I listened to the entire presser and came away very satisfied.Trump's goal was to speak directly to the American people and out the media for their bias. He accomplished his goal.

I guess you and I saw different press conferences. This is the one I saw (There's a transcript as well):

Video: https://www.youtube.com/watch?v=QjVAt_mzHXM

Transcript: http://www.cnbc.com/2017/02/16/click-for-a-full-transcript-of-trumps-first-solo-press-conference.html

I was thinking that perhaps some of the Trump stalwarts here would be starting to have a little tiny niggling doubt about this administration especially seeing that Vice-Admiral Harward (who I thought was a good candidate for the job of Nat Sec Adviser) turned down the offer after the press conference.

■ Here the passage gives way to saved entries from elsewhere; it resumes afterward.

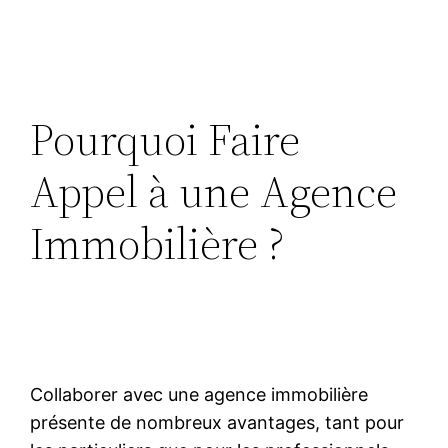
Pourquoi Faire
Appel à une Agence
Immobilière ?
Collaborer avec une agence immobilière
présente de nombreux avantages, tant pour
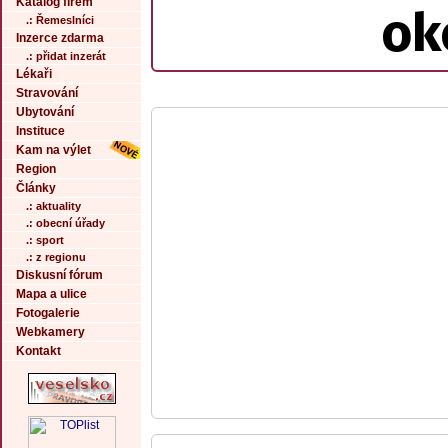
Katalog firem
ok
.: Řemeslníci
Inzerce zdarma
.: přidat inzerát
Lékaři
Stravování
Ubytování
Instituce
Kam na výlet
Region
Články
.: aktuality
.: obecní úřady
.: sport
.: z regionu
Diskusní fórum
Mapa a ulice
Fotogalerie
Webkamery
Kontakt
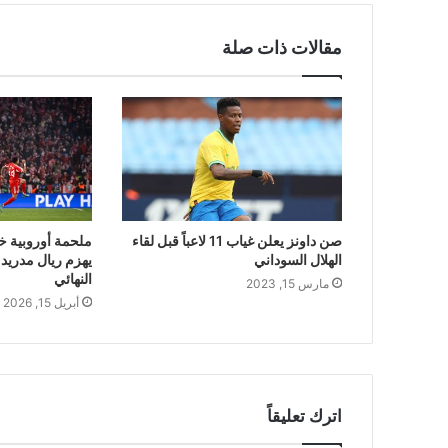
مقالات ذات صلة
صن داونز يعلن غياب 11 لاعباً قبل لقاء
ملحمة أوروبية خا
الهلال السوداني
النهائي
مارس 15, 2023
أبريل 15, 2026
اترك تعليقاً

There are already some rumours circulating that the press conference sealed his rejection (no pun intended). While the Admiral said he turned the nomination for professional and personal reasons one would have thought that before the president would have named Harward as his candidate that his staff would have both vetted and received Harward's concurrence to be named. By turning it down after he was named it seems much more likely that he changed his mind today.

I'd put money on the fact that there's zero chance that the press conference won't be the cold open on SNL on Saturday.  ;D

 :cheers:
+300 « Last Edit: February 17, 2017, 09:27:52 by FJAG »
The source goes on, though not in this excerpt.